**WORK REQUEST:** All lines that hold the string "Şifresiz" should be copied. Find them in the listing below.
** RECORDS follows **
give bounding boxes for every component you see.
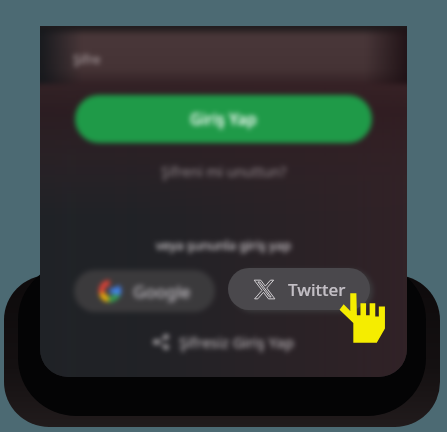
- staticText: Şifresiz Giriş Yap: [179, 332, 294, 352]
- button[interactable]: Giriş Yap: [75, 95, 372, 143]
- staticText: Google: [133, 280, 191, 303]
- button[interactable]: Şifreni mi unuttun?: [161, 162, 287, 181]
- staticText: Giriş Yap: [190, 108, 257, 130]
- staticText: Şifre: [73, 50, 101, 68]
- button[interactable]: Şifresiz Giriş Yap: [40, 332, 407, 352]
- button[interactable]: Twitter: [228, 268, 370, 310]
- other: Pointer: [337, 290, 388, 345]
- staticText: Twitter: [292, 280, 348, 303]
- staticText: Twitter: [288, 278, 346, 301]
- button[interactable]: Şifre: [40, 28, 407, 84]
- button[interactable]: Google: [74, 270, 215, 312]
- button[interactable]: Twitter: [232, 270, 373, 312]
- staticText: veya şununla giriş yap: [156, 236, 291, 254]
** End of RECORDS **
**RESPONSE TO THE EXERCISE:**
- staticText: Şifresiz Giriş Yap: [179, 332, 294, 352]
- button[interactable]: Şifresiz Giriş Yap: [40, 332, 407, 352]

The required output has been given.